__Directions__.
Each entry in the block below needs to be copied out exactly.

(Beginning of Data)

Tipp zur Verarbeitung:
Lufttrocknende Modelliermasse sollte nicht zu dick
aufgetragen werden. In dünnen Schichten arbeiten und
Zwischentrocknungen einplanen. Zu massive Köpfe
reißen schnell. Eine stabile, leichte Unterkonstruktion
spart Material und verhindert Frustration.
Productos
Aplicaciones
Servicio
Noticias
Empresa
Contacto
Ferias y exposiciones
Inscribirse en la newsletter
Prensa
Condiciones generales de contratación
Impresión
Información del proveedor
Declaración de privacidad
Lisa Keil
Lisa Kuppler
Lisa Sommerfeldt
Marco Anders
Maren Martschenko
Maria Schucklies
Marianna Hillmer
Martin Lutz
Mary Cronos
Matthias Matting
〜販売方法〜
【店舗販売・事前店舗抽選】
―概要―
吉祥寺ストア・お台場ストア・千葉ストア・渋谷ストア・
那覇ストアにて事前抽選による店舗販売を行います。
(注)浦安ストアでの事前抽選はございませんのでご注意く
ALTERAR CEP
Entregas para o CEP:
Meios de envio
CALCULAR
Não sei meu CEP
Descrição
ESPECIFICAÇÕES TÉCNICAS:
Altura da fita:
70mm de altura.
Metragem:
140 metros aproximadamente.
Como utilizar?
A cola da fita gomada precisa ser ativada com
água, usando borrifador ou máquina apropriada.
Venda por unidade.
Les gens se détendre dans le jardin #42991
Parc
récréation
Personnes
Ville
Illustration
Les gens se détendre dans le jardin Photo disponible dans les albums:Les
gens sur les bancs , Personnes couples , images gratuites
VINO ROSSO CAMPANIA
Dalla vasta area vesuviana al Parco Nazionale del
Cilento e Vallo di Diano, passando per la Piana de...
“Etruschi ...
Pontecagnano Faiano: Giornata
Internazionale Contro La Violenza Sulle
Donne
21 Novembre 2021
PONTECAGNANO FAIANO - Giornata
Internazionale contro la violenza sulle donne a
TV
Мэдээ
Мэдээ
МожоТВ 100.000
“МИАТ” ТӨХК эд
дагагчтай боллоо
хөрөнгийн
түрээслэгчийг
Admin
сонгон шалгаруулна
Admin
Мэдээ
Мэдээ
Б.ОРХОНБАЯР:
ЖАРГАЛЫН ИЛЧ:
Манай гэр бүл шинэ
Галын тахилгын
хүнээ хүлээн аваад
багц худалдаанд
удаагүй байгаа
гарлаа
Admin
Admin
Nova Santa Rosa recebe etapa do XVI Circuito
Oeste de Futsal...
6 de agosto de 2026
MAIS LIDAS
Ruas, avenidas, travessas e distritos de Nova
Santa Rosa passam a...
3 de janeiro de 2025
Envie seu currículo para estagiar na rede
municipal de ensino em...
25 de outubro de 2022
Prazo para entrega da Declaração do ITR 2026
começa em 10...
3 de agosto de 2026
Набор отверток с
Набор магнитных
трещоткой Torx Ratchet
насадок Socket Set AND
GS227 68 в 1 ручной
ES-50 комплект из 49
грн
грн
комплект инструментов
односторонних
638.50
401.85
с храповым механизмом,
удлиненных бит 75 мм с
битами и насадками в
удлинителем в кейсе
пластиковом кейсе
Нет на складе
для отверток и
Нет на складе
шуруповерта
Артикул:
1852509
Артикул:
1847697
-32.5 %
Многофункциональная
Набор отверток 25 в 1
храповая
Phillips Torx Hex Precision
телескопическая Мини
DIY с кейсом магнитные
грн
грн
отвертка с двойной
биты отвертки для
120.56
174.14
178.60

(End of Data)

__Output for this task__.
Tipp zur Verarbeitung:
Lufttrocknende Modelliermasse sollte nicht zu dick
aufgetragen werden. In dünnen Schichten arbeiten und
Zwischentrocknungen einplanen. Zu massive Köpfe
reißen schnell. Eine stabile, leichte Unterkonstruktion
spart Material und verhindert Frustration.
Productos
Aplicaciones
Servicio
Noticias
Empresa
Contacto
Ferias y exposiciones
Inscribirse en la newsletter
Prensa
Condiciones generales de contratación
Impresión
Información del proveedor
Declaración de privacidad
Lisa Keil
Lisa Kuppler
Lisa Sommerfeldt
Marco Anders
Maren Martschenko
Maria Schucklies
Marianna Hillmer
Martin Lutz
Mary Cronos
Matthias Matting
〜販売方法〜
【店舗販売・事前店舗抽選】
―概要―
吉祥寺ストア・お台場ストア・千葉ストア・渋谷ストア・
那覇ストアにて事前抽選による店舗販売を行います。
(注)浦安ストアでの事前抽選はございませんのでご注意く
ALTERAR CEP
Entregas para o CEP:
Meios de envio
CALCULAR
Não sei meu CEP
Descrição
ESPECIFICAÇÕES TÉCNICAS:
Altura da fita:
70mm de altura.
Metragem:
140 metros aproximadamente.
Como utilizar?
A cola da fita gomada precisa ser ativada com
água, usando borrifador ou máquina apropriada.
Venda por unidade.
Les gens se détendre dans le jardin #42991
Parc
récréation
Personnes
Ville
Illustration
Les gens se détendre dans le jardin Photo disponible dans les albums:Les
gens sur les bancs , Personnes couples , images gratuites
VINO ROSSO CAMPANIA
Dalla vasta area vesuviana al Parco Nazionale del
Cilento e Vallo di Diano, passando per la Piana de...
“Etruschi ...
Pontecagnano Faiano: Giornata
Internazionale Contro La Violenza Sulle
Donne
21 Novembre 2021
PONTECAGNANO FAIANO - Giornata
Internazionale contro la violenza sulle donne a
TV
Мэдээ
Мэдээ
МожоТВ 100.000
“МИАТ” ТӨХК эд
дагагчтай боллоо
хөрөнгийн
түрээслэгчийг
Admin
сонгон шалгаруулна
Admin
Мэдээ
Мэдээ
Б.ОРХОНБАЯР:
ЖАРГАЛЫН ИЛЧ:
Манай гэр бүл шинэ
Галын тахилгын
хүнээ хүлээн аваад
багц худалдаанд
удаагүй байгаа
гарлаа
Admin
Admin
Nova Santa Rosa recebe etapa do XVI Circuito
Oeste de Futsal...
6 de agosto de 2026
MAIS LIDAS
Ruas, avenidas, travessas e distritos de Nova
Santa Rosa passam a...
3 de janeiro de 2025
Envie seu currículo para estagiar na rede
municipal de ensino em...
25 de outubro de 2022
Prazo para entrega da Declaração do ITR 2026
começa em 10...
3 de agosto de 2026
Набор отверток с
Набор магнитных
трещоткой Torx Ratchet
насадок Socket Set AND
GS227 68 в 1 ручной
ES-50 комплект из 49
грн
грн
комплект инструментов
односторонних
638.50
401.85
с храповым механизмом,
удлиненных бит 75 мм с
битами и насадками в
удлинителем в кейсе
пластиковом кейсе
Нет на складе
для отверток и
Нет на складе
шуруповерта
Артикул:
1852509
Артикул:
1847697
-32.5 %
Многофункциональная
Набор отверток 25 в 1
храповая
Phillips Torx Hex Precision
телескопическая Мини
DIY с кейсом магнитные
грн
грн
отвертка с двойной
биты отвертки для
120.56
174.14
178.60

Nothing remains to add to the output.